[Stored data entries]
==*==

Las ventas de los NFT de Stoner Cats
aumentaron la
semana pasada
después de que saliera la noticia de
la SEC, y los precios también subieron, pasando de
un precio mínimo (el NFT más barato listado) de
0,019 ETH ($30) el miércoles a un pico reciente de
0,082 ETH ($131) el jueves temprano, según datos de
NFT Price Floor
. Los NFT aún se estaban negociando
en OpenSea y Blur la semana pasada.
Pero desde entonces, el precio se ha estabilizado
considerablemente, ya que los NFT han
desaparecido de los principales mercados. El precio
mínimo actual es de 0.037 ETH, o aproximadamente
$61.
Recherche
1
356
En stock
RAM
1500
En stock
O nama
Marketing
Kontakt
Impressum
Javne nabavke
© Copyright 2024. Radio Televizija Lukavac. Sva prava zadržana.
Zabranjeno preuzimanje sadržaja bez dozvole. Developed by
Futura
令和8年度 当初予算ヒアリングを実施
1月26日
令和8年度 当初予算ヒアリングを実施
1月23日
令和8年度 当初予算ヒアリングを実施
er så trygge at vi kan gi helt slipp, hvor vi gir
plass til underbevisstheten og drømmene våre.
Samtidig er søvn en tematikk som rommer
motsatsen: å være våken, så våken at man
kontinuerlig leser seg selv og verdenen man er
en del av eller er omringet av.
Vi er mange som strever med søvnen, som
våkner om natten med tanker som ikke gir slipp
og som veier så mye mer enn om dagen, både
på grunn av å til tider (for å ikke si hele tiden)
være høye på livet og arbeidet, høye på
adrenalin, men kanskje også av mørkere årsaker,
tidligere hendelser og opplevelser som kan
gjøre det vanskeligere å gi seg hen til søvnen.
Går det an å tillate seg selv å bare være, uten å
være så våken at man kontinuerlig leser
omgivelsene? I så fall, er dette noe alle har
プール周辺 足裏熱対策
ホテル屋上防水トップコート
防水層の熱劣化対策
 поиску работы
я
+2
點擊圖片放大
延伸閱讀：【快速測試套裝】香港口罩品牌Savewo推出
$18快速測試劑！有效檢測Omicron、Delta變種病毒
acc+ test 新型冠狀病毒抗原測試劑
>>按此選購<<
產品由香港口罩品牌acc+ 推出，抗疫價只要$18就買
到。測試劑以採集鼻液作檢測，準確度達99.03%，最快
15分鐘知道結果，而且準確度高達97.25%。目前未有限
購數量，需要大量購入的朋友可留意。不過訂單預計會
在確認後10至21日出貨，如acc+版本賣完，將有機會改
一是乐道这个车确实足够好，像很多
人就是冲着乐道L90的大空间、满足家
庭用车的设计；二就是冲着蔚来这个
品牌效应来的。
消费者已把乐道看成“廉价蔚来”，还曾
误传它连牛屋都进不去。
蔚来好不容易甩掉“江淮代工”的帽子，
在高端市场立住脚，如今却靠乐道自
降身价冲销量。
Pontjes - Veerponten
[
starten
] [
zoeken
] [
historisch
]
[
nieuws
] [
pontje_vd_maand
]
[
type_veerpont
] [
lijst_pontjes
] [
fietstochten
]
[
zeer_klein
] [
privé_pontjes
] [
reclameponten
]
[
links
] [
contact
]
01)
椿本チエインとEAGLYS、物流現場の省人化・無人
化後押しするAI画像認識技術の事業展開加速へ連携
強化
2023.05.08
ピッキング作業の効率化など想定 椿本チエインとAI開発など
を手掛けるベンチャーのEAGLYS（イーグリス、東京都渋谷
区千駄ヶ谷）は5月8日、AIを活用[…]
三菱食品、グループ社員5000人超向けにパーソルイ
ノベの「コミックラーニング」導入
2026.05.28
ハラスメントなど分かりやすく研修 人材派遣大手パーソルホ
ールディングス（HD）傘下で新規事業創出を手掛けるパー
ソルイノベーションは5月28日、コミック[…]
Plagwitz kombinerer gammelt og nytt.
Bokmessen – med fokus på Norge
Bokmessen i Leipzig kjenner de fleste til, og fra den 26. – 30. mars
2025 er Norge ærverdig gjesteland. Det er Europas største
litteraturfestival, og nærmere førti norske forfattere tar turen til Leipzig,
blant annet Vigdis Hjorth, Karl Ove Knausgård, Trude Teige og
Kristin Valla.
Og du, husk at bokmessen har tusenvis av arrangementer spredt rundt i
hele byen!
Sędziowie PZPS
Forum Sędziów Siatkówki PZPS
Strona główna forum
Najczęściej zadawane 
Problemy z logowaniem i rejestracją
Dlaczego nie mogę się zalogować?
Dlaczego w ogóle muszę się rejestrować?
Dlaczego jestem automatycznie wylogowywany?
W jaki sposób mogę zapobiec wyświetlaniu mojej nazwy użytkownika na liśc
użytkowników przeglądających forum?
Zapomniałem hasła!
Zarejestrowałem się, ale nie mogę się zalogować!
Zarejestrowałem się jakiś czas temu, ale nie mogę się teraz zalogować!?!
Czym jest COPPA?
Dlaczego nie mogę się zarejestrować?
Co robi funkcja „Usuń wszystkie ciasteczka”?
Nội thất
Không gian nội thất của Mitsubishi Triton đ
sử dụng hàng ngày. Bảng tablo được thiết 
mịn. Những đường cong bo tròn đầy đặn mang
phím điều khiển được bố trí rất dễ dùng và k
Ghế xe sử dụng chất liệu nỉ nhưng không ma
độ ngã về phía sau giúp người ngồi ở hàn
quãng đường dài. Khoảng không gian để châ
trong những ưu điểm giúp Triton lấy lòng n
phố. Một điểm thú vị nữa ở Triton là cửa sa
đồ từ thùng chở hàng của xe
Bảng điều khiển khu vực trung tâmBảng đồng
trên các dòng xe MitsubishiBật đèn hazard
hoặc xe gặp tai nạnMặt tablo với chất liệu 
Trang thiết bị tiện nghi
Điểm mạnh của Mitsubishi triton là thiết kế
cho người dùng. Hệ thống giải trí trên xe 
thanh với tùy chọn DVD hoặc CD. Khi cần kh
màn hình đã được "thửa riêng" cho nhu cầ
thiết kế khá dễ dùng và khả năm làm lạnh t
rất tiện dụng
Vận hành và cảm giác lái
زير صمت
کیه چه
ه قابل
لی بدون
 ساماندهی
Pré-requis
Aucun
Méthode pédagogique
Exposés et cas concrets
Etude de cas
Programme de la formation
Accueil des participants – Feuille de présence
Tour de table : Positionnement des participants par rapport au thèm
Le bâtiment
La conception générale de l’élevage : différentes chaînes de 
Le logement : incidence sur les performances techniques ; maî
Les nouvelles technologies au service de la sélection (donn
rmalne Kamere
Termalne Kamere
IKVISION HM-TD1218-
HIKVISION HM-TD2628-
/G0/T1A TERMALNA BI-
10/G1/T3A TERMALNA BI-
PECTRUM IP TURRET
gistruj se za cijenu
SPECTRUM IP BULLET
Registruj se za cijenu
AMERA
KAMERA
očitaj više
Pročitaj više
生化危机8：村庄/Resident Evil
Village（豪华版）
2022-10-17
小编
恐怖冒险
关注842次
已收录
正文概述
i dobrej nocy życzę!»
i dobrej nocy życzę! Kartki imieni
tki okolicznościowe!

==*==

- DIRECTIONS FOR THIS TASK: Repeat the data in full, exactly as supplied.

- THE COMPLETED TASK:
Las ventas de los NFT de Stoner Cats
aumentaron la
semana pasada
después de que saliera la noticia de
la SEC, y los precios también subieron, pasando de
un precio mínimo (el NFT más barato listado) de
0,019 ETH ($30) el miércoles a un pico reciente de
0,082 ETH ($131) el jueves temprano, según datos de
NFT Price Floor
. Los NFT aún se estaban negociando
en OpenSea y Blur la semana pasada.
Pero desde entonces, el precio se ha estabilizado
considerablemente, ya que los NFT han
desaparecido de los principales mercados. El precio
mínimo actual es de 0.037 ETH, o aproximadamente
$61.
Recherche
1
356
En stock
RAM
1500
En stock
O nama
Marketing
Kontakt
Impressum
Javne nabavke
© Copyright 2024. Radio Televizija Lukavac. Sva prava zadržana.
Zabranjeno preuzimanje sadržaja bez dozvole. Developed by
Futura
令和8年度 当初予算ヒアリングを実施
1月26日
令和8年度 当初予算ヒアリングを実施
1月23日
令和8年度 当初予算ヒアリングを実施
er så trygge at vi kan gi helt slipp, hvor vi gir
plass til underbevisstheten og drømmene våre.
Samtidig er søvn en tematikk som rommer
motsatsen: å være våken, så våken at man
kontinuerlig leser seg selv og verdenen man er
en del av eller er omringet av.
Vi er mange som strever med søvnen, som
våkner om natten med tanker som ikke gir slipp
og som veier så mye mer enn om dagen, både
på grunn av å til tider (for å ikke si hele tiden)
være høye på livet og arbeidet, høye på
adrenalin, men kanskje også av mørkere årsaker,
tidligere hendelser og opplevelser som kan
gjøre det vanskeligere å gi seg hen til søvnen.
Går det an å tillate seg selv å bare være, uten å
være så våken at man kontinuerlig leser
omgivelsene? I så fall, er dette noe alle har
プール周辺 足裏熱対策
ホテル屋上防水トップコート
防水層の熱劣化対策
 поиску работы
я
+2
點擊圖片放大
延伸閱讀：【快速測試套裝】香港口罩品牌Savewo推出
$18快速測試劑！有效檢測Omicron、Delta變種病毒
acc+ test 新型冠狀病毒抗原測試劑
>>按此選購<<
產品由香港口罩品牌acc+ 推出，抗疫價只要$18就買
到。測試劑以採集鼻液作檢測，準確度達99.03%，最快
15分鐘知道結果，而且準確度高達97.25%。目前未有限
購數量，需要大量購入的朋友可留意。不過訂單預計會
在確認後10至21日出貨，如acc+版本賣完，將有機會改
一是乐道这个车确实足够好，像很多
人就是冲着乐道L90的大空间、满足家
庭用车的设计；二就是冲着蔚来这个
品牌效应来的。
消费者已把乐道看成“廉价蔚来”，还曾
误传它连牛屋都进不去。
蔚来好不容易甩掉“江淮代工”的帽子，
在高端市场立住脚，如今却靠乐道自
降身价冲销量。
Pontjes - Veerponten
[
starten
] [
zoeken
] [
historisch
]
[
nieuws
] [
pontje_vd_maand
]
[
type_veerpont
] [
lijst_pontjes
] [
fietstochten
]
[
zeer_klein
] [
privé_pontjes
] [
reclameponten
]
[
links
] [
contact
]
01)
椿本チエインとEAGLYS、物流現場の省人化・無人
化後押しするAI画像認識技術の事業展開加速へ連携
強化
2023.05.08
ピッキング作業の効率化など想定 椿本チエインとAI開発など
を手掛けるベンチャーのEAGLYS（イーグリス、東京都渋谷
区千駄ヶ谷）は5月8日、AIを活用[…]
三菱食品、グループ社員5000人超向けにパーソルイ
ノベの「コミックラーニング」導入
2026.05.28
ハラスメントなど分かりやすく研修 人材派遣大手パーソルホ
ールディングス（HD）傘下で新規事業創出を手掛けるパー
ソルイノベーションは5月28日、コミック[…]
Plagwitz kombinerer gammelt og nytt.
Bokmessen – med fokus på Norge
Bokmessen i Leipzig kjenner de fleste til, og fra den 26. – 30. mars
2025 er Norge ærverdig gjesteland. Det er Europas største
litteraturfestival, og nærmere førti norske forfattere tar turen til Leipzig,
blant annet Vigdis Hjorth, Karl Ove Knausgård, Trude Teige og
Kristin Valla.
Og du, husk at bokmessen har tusenvis av arrangementer spredt rundt i
hele byen!
Sędziowie PZPS
Forum Sędziów Siatkówki PZPS
Strona główna forum
Najczęściej zadawane 
Problemy z logowaniem i rejestracją
Dlaczego nie mogę się zalogować?
Dlaczego w ogóle muszę się rejestrować?
Dlaczego jestem automatycznie wylogowywany?
W jaki sposób mogę zapobiec wyświetlaniu mojej nazwy użytkownika na liśc
użytkowników przeglądających forum?
Zapomniałem hasła!
Zarejestrowałem się, ale nie mogę się zalogować!
Zarejestrowałem się jakiś czas temu, ale nie mogę się teraz zalogować!?!
Czym jest COPPA?
Dlaczego nie mogę się zarejestrować?
Co robi funkcja „Usuń wszystkie ciasteczka”?
Nội thất
Không gian nội thất của Mitsubishi Triton đ
sử dụng hàng ngày. Bảng tablo được thiết 
mịn. Những đường cong bo tròn đầy đặn mang
phím điều khiển được bố trí rất dễ dùng và k
Ghế xe sử dụng chất liệu nỉ nhưng không ma
độ ngã về phía sau giúp người ngồi ở hàn
quãng đường dài. Khoảng không gian để châ
trong những ưu điểm giúp Triton lấy lòng n
phố. Một điểm thú vị nữa ở Triton là cửa sa
đồ từ thùng chở hàng của xe
Bảng điều khiển khu vực trung tâmBảng đồng
trên các dòng xe MitsubishiBật đèn hazard
hoặc xe gặp tai nạnMặt tablo với chất liệu 
Trang thiết bị tiện nghi
Điểm mạnh của Mitsubishi triton là thiết kế
cho người dùng. Hệ thống giải trí trên xe 
thanh với tùy chọn DVD hoặc CD. Khi cần kh
màn hình đã được "thửa riêng" cho nhu cầ
thiết kế khá dễ dùng và khả năm làm lạnh t
rất tiện dụng
Vận hành và cảm giác lái
زير صمت
کیه چه
ه قابل
لی بدون
 ساماندهی
Pré-requis
Aucun
Méthode pédagogique
Exposés et cas concrets
Etude de cas
Programme de la formation
Accueil des participants – Feuille de présence
Tour de table : Positionnement des participants par rapport au thèm
Le bâtiment
La conception générale de l’élevage : différentes chaînes de 
Le logement : incidence sur les performances techniques ; maî
Les nouvelles technologies au service de la sélection (donn
rmalne Kamere
Termalne Kamere
IKVISION HM-TD1218-
HIKVISION HM-TD2628-
/G0/T1A TERMALNA BI-
10/G1/T3A TERMALNA BI-
PECTRUM IP TURRET
gistruj se za cijenu
SPECTRUM IP BULLET
Registruj se za cijenu
AMERA
KAMERA
očitaj više
Pročitaj više
生化危机8：村庄/Resident Evil
Village（豪华版）
2022-10-17
小编
恐怖冒险
关注842次
已收录
正文概述
i dobrej nocy życzę!»
i dobrej nocy życzę! Kartki imieni
tki okolicznościowe!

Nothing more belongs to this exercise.